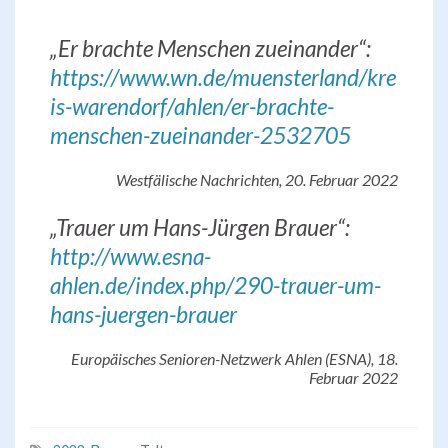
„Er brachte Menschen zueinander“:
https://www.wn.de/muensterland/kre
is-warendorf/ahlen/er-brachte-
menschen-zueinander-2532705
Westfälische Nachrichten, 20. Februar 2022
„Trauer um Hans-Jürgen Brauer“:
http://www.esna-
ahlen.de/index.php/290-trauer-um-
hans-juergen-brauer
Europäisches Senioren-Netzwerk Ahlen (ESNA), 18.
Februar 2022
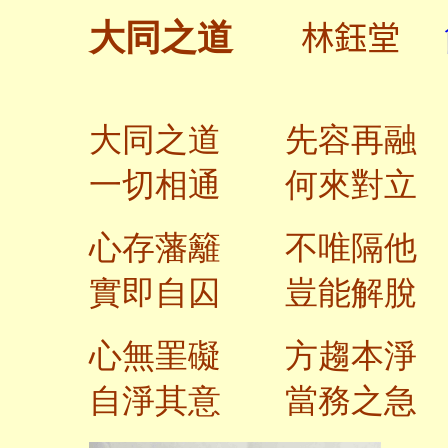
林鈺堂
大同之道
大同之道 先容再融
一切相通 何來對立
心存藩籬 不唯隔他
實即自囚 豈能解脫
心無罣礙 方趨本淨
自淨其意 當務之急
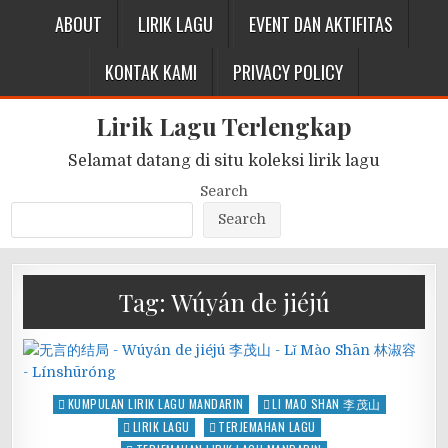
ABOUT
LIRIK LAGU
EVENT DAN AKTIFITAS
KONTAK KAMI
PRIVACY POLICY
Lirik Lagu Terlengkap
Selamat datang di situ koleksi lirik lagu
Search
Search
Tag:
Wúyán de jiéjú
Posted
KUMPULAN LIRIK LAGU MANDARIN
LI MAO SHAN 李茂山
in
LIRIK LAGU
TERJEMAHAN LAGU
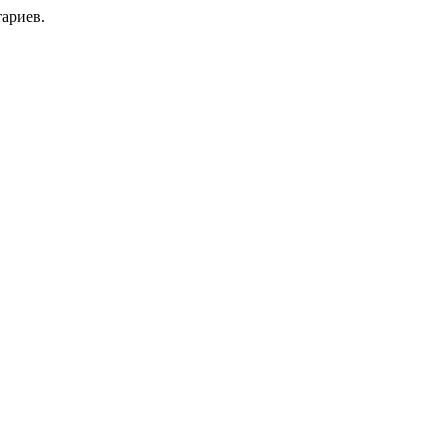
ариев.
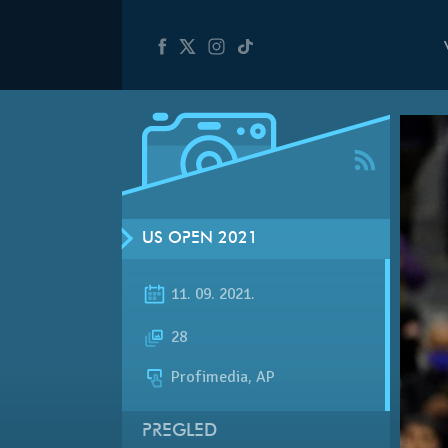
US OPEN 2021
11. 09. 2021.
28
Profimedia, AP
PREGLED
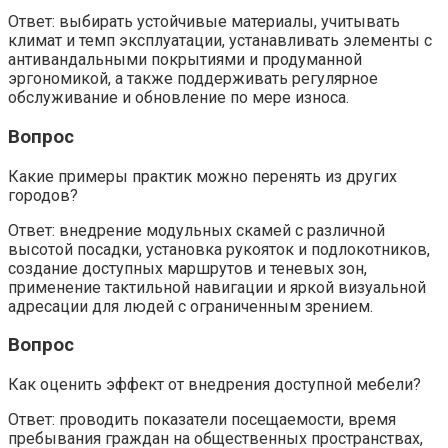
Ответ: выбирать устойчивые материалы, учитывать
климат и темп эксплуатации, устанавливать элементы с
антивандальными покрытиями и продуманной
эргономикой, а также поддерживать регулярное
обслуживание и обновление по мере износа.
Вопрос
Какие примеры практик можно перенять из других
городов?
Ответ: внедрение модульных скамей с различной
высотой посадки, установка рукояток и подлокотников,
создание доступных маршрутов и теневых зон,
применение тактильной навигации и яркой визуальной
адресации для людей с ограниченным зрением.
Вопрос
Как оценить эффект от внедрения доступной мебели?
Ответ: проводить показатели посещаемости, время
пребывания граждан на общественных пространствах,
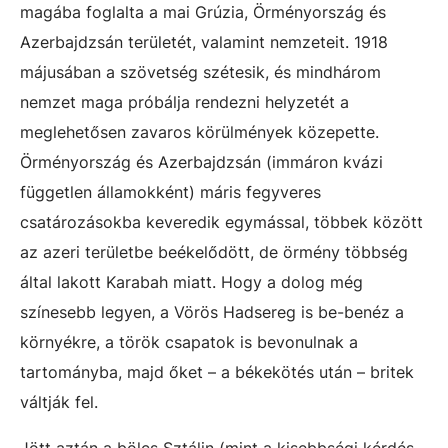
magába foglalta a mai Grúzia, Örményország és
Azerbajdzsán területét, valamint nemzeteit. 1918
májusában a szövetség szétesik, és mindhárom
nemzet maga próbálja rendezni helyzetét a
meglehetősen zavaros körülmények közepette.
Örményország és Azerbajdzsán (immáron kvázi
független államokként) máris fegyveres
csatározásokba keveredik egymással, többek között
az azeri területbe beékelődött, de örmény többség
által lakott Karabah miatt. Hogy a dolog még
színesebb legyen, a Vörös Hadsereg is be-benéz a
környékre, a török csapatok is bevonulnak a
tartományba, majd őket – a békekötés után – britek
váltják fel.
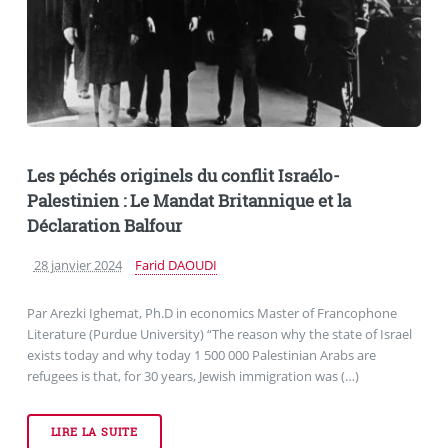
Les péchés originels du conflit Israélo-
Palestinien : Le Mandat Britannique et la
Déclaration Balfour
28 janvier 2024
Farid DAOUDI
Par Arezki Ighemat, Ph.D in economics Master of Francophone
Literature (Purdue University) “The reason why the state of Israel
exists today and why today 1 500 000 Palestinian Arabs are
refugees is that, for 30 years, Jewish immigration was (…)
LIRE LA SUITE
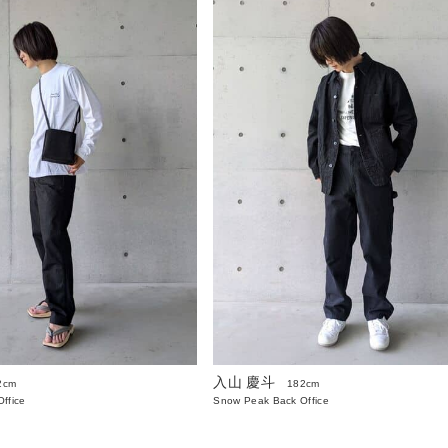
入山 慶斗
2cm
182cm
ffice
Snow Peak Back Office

****************************************

DESCRIPTION OF THE TASK:
Retype the lines above exactly, no pictures.

SOLUTION TO THE PROBLEM:
„Er brachte Menschen zueinander“:
https://www.wn.de/muensterland/kre
is-warendorf/ahlen/er-brachte-
menschen-zueinander-2532705
Westfälische Nachrichten, 20. Februar 2022
„Trauer um Hans-Jürgen Brauer“:
http://www.esna-
ahlen.de/index.php/290-trauer-um-
hans-juergen-brauer
Europäisches Senioren-Netzwerk Ahlen (ESNA), 18.
Februar 2022
林鈺堂
大同之道
大同之道 先容再融
一切相通 何來對立
心存藩籬 不唯隔他
實即自囚 豈能解脫
心無罣礙 方趨本淨
自淨其意 當務之急
ABOUT
LIRIK LAGU
EVENT DAN AKTIFITAS
KONTAK KAMI
PRIVACY POLICY
Lirik Lagu Terlengkap
Selamat datang di situ koleksi lirik lagu
Search
Search
Tag:
Wúyán de jiéjú
Posted
KUMPULAN LIRIK LAGU MANDARIN
LI MAO SHAN 李茂山
in
LIRIK LAGU
TERJEMAHAN LAGU
ариев.
US OPEN 2021
11. 09. 2021.
28
Profimedia, AP
PREGLED
Ответ: выбирать устойчивые материалы, учитывать
климат и темп эксплуатации, устанавливать элементы с
антивандальными покрытиями и продуманной
эргономикой, а также поддерживать регулярное
обслуживание и обновление по мере износа.
Вопрос
Какие примеры практик можно перенять из других
городов?
Ответ: внедрение модульных скамей с различной
высотой посадки, установка рукояток и подлокотников,
создание доступных маршрутов и теневых зон,
применение тактильной навигации и яркой визуальной
адресации для людей с ограниченным зрением.
Вопрос
Как оценить эффект от внедрения доступной мебели?
Ответ: проводить показатели посещаемости, время
пребывания граждан на общественных пространствах,
magába foglalta a mai Grúzia, Örményország és
Azerbajdzsán területét, valamint nemzeteit. 1918
májusában a szövetség szétesik, és mindhárom
nemzet maga próbálja rendezni helyzetét a
meglehetősen zavaros körülmények közepette.
Örményország és Azerbajdzsán (immáron kvázi
független államokként) máris fegyveres
csatározásokba keveredik egymással, többek között
az azeri területbe beékelődött, de örmény többség
által lakott Karabah miatt. Hogy a dolog még
színesebb legyen, a Vörös Hadsereg is be-benéz a
környékre, a török csapatok is bevonulnak a
tartományba, majd őket – a békekötés után – britek
váltják fel.
Les péchés originels du conflit Israélo-
Palestinien : Le Mandat Britannique et la
Déclaration Balfour
28 janvier 2024
Farid DAOUDI
Par Arezki Ighemat, Ph.D in economics Master of Francophone
Literature (Purdue University) “The reason why the state of Israel
exists today and why today 1 500 000 Palestinian Arabs are
refugees is that, for 30 years, Jewish immigration was (…)
LIRE LA SUITE
入山 慶斗
2cm
182cm
ffice
Snow Peak Back Office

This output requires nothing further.